As soon as the clock strikes one, I transform into Cinderella and rush to the mess for lunch!
At 5:00p.m. every day, I go back to my room to enjoy some quality me-time. After successfully wasting two hours, I take a quick bath. I’m so grateful to the university for providing extremely soothing hot water in the evening as well since it helps us late risers take a much needed shower.
I then make it a point to pray to the small Ganesh murti in my room, so that I can get some sadbuddhi in return, as my elders would say. Like an obedient child, I follow the mess timings and reach the mess to have my tasty dinner.

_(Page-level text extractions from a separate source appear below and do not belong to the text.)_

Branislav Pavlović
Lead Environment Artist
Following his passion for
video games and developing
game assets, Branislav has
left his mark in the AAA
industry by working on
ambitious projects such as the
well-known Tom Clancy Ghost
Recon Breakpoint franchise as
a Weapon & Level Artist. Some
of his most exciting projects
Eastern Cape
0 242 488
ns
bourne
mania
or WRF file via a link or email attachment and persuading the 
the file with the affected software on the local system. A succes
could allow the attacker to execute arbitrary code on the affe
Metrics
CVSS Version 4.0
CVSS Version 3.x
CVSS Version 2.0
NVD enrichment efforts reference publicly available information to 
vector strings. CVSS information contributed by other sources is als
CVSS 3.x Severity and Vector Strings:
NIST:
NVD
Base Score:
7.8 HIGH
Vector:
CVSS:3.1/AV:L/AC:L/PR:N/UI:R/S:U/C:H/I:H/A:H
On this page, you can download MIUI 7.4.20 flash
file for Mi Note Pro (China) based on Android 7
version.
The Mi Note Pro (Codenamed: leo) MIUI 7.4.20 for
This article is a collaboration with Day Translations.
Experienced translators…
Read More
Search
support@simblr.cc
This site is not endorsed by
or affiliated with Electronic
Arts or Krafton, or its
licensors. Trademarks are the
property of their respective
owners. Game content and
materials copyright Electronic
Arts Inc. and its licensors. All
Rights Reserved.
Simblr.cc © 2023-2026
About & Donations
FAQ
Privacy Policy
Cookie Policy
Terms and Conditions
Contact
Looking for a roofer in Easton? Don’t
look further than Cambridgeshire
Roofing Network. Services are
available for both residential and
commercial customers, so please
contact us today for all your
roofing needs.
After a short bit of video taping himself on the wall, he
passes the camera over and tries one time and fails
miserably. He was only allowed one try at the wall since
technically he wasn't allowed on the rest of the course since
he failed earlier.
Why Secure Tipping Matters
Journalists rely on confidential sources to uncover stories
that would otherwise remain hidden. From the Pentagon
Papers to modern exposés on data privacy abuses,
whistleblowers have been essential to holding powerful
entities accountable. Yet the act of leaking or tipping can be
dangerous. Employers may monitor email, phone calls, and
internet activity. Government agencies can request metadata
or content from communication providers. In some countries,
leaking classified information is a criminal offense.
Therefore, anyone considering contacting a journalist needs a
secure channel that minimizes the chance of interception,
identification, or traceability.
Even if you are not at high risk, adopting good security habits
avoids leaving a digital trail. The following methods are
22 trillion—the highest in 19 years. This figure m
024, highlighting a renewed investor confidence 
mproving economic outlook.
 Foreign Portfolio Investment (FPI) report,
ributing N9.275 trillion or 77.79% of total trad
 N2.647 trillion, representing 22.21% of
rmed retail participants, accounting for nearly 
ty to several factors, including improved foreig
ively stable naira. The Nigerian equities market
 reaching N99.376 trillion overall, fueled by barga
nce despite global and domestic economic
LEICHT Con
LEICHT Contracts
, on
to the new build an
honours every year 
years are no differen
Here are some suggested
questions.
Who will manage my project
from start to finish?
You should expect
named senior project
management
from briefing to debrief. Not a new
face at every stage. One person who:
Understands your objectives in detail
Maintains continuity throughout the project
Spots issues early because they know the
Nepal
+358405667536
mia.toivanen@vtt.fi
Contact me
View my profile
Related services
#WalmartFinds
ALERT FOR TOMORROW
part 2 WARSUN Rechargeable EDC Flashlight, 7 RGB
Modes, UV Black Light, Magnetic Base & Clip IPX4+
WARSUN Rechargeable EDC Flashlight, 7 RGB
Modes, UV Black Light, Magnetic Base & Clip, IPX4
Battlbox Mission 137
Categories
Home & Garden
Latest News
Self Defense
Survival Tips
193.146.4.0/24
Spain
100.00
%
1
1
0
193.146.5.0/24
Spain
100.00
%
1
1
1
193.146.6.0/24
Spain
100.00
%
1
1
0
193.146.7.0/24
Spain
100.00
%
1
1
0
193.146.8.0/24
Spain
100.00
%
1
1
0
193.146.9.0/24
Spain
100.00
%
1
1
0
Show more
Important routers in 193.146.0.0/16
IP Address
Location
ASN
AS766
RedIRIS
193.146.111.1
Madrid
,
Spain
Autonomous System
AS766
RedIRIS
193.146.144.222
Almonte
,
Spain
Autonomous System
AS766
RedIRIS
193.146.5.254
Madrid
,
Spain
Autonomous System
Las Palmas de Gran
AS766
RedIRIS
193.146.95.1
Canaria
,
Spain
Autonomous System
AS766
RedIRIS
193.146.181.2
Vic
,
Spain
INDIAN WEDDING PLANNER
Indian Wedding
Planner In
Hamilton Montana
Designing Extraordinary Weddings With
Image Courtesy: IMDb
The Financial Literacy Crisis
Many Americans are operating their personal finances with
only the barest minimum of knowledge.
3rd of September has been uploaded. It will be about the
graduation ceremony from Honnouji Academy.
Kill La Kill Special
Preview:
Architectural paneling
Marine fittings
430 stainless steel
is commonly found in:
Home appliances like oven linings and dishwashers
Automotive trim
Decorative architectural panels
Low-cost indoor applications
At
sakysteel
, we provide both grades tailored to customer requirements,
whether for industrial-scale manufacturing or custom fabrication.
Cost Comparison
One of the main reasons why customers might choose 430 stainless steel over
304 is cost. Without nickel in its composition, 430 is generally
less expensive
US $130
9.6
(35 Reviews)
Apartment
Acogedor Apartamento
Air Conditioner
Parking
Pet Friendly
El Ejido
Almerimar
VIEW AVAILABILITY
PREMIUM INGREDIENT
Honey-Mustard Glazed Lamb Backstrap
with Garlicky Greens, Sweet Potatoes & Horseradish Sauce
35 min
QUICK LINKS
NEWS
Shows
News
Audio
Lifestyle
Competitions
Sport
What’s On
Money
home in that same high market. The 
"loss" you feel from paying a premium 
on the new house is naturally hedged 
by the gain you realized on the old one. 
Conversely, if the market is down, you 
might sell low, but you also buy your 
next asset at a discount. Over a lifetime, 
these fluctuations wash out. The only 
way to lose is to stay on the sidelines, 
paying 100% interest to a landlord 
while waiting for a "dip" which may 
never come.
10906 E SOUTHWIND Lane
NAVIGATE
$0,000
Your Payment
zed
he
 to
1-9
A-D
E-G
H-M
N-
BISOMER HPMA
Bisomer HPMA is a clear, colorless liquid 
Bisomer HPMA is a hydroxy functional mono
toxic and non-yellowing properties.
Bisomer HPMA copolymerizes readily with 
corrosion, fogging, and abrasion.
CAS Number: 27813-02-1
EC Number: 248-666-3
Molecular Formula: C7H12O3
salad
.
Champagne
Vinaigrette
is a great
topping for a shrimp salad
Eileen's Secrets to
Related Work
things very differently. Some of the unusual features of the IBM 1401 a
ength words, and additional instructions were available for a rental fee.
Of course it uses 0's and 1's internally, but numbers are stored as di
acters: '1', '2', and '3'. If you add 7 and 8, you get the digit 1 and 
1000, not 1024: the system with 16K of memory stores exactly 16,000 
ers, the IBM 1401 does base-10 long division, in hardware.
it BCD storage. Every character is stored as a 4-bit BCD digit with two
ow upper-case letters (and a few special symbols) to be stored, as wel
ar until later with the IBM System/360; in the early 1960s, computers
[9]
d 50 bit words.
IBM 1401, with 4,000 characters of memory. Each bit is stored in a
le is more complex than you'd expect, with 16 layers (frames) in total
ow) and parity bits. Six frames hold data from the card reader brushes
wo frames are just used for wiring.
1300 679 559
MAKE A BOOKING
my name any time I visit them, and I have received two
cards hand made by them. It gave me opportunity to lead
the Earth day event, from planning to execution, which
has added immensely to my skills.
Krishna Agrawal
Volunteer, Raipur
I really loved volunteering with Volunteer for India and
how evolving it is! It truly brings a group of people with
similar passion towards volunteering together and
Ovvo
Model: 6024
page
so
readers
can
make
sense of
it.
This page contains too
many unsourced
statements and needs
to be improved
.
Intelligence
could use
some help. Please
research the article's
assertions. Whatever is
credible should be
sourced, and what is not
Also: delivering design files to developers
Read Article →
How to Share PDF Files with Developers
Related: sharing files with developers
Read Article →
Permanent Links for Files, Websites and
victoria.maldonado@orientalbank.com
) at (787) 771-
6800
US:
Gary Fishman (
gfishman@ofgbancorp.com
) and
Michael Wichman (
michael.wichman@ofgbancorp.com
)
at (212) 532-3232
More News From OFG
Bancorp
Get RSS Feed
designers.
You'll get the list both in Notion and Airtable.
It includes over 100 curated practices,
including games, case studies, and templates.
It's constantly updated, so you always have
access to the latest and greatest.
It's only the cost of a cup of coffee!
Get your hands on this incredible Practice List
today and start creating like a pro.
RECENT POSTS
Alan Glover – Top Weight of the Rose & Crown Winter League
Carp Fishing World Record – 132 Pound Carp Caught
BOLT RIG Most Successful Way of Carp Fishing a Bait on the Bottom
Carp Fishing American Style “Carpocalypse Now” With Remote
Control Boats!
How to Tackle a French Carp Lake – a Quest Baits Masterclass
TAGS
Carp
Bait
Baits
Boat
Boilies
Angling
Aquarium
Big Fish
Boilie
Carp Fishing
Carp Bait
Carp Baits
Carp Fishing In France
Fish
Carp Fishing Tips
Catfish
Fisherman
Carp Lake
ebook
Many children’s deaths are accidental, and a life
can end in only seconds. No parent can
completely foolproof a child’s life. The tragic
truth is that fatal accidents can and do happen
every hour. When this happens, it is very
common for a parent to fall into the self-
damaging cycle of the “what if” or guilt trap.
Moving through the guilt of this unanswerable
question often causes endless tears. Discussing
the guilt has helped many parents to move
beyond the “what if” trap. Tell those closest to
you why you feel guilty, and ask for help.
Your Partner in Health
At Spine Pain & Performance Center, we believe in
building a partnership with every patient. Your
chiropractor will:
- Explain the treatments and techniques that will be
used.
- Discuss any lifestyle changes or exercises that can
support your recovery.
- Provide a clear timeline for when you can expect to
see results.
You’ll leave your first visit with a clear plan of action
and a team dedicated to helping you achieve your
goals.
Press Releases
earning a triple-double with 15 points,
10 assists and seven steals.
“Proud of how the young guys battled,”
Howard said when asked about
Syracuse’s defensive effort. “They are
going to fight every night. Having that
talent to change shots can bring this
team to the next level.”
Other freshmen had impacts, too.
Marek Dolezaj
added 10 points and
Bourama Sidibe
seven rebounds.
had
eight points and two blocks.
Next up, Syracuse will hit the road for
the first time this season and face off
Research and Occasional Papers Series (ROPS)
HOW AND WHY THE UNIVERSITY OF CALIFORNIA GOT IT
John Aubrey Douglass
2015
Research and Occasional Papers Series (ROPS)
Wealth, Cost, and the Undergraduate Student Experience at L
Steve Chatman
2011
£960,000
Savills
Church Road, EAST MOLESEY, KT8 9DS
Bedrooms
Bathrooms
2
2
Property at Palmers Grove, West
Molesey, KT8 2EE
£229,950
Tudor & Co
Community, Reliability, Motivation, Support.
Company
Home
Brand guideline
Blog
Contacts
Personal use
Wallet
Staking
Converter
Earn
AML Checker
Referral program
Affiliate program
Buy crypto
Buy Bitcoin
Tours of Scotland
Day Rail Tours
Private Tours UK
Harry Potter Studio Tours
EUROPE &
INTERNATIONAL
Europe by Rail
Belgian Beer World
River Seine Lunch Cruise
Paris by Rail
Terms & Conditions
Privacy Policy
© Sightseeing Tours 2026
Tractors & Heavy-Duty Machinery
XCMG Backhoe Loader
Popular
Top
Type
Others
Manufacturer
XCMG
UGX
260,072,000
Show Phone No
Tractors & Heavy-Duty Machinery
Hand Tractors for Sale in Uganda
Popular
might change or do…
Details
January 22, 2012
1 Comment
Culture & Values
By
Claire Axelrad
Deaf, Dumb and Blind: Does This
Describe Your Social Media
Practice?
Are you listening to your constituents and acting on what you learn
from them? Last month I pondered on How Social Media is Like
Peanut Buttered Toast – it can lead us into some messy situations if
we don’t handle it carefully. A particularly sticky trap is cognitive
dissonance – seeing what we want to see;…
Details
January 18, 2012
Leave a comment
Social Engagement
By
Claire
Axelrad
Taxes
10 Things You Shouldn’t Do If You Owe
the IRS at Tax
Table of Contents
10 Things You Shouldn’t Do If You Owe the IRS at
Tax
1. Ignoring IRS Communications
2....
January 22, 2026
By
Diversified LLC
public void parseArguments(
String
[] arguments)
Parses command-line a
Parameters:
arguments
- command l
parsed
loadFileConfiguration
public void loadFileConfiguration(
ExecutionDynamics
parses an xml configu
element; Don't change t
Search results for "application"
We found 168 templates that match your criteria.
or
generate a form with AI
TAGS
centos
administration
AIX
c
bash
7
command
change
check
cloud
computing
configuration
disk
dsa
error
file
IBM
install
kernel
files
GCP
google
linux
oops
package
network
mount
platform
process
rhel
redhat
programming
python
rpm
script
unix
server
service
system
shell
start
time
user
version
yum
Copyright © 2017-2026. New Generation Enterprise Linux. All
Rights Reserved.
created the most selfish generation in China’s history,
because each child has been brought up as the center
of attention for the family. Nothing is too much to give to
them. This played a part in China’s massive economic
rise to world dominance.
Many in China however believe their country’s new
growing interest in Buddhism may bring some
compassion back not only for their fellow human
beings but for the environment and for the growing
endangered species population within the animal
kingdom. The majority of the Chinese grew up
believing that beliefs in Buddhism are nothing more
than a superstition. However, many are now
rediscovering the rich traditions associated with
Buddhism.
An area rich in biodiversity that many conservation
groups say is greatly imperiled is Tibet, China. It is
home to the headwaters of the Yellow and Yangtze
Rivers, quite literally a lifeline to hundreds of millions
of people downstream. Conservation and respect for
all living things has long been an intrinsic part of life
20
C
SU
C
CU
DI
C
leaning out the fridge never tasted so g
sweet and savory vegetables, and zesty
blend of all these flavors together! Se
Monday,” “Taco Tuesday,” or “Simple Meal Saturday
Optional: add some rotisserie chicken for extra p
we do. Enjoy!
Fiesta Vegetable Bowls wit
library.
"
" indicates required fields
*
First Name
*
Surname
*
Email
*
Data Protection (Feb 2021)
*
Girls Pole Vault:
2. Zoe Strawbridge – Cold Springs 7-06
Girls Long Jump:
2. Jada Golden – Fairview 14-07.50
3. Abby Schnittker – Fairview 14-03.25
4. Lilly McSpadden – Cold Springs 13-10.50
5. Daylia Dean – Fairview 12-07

Then comes my most favourite routine – feeding my four-legged pawsome friends on campus: Husky, Ringo, Browny, Daisy and her three pups. This is a parallel activity as I take a brief walk on the campus along with my squad, to burn some of the calories we consume during the day. Half-heartedly, I come back to the room at 10.30pm. Then, I call my mother and chat with her for a while, and gather all the important information she has about home. This is followed by chipmunking the video lectures so that I can revise the things that I might have missed.
I call it a day with some light music and a new stack of memories added. They have a saying in Punjabi: “College de gate di is taraf hum life ko nachaate hain, tey dujji taraf life humko nachaati hain.”
So, I try to enjoy every second on the campus before going out forever beyond the college gates.